2
votes

I know this question has been asked before but the answers I found did not address my issue.

we are using azure search for both scenarios where we need to analyze text and for scenarios where only a filter is applied to static data. i.e if you have a product details stub in azure search with just category and price, users can find particular categories in particular price ranges without needing to do any text analysis. For such scenarios, is DocumentDB faster or Azure Search.

If faceting is required, does DocumentDB also offer that facility (either Faceting or group by) that is as efficient as Azure Search Faceting?

Is there any way of accessing the unique terms indexed in Azure Search. For example if London, England is indexed as London and England, for us to look up the index and get the unique terms London and England.

In addition, can we append any metadata to terms so that we can for example identify that the term London is a city while England is the name of a country.

Many thanks

1

1 Answers

3
votes

Generally speaking, if you only need to formulate structured queries Cosmos DB (the evolution of DocumentDB) is a natural choice. It has more flexibility around consistency models (which will make it easier for your application if you want, for example, to read your own writes immediately), requires no schema, has more flexible queries, etc. (that is, it's a general purpose database instead of a domain-specific one like the search engine)

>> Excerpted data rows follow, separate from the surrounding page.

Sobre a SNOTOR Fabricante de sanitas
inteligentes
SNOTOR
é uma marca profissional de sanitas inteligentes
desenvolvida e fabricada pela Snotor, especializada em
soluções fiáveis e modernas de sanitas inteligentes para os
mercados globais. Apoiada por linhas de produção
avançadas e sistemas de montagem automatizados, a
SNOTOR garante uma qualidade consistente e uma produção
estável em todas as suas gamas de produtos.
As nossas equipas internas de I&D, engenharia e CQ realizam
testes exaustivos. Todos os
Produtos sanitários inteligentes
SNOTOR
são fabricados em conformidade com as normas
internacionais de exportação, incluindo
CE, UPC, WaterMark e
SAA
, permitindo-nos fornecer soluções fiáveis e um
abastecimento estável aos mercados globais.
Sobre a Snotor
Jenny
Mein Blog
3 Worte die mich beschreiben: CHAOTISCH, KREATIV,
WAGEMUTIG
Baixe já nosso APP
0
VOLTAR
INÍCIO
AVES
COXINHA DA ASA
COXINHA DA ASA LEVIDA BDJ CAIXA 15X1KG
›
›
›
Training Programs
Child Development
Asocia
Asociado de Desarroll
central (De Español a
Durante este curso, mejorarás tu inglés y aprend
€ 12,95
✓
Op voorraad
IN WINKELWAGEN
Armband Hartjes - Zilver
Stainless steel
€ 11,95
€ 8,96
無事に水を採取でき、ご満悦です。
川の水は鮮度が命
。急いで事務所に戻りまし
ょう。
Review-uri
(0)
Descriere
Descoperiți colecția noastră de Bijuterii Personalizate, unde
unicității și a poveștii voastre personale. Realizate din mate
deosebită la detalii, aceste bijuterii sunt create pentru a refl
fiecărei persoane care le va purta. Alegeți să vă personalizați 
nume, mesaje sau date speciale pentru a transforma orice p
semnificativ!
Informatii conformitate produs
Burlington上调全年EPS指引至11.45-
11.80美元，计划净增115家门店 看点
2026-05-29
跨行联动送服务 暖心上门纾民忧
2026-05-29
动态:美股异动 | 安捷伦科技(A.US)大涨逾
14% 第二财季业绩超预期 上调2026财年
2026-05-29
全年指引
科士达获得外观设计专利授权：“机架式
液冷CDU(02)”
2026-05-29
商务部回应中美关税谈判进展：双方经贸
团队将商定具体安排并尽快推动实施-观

If you need both structured and search-style queries, then Azure Search can often handle both. You could use Azure Search for both aspects of this workload if your application can tolerate the weaker consistency model of Azure Search and you don't need any of the queries that can be expressed by Cosmos DB that cannot be expressed in Azure Search.

If faceting is required, does DocumentDB also offer that facility

Cosmos DB does support aggregates, you can read more about this here: https://azure.microsoft.com/en-us/blog/planet-scale-aggregates-with-azure-documentdb/?v=17.23h

Unless you have huge data/query volumes, performance is more of a function of how much capacity you provision than something inherent only to which service you choose. That said, Cosmos DB offers strict SLA on read and write latency.

Is there any way of accessing the unique terms indexed in Azure Search

This seems like a different topic, perhaps start another question if you need more specifics. Short version is that there's no way to access the actual terms dictionary. If you need to know which set of terms exist, sometimes you can accomplish this by storing all terms you care about (perhaps a subset of the total) in a Collection(String) field in each document, and then facet over that.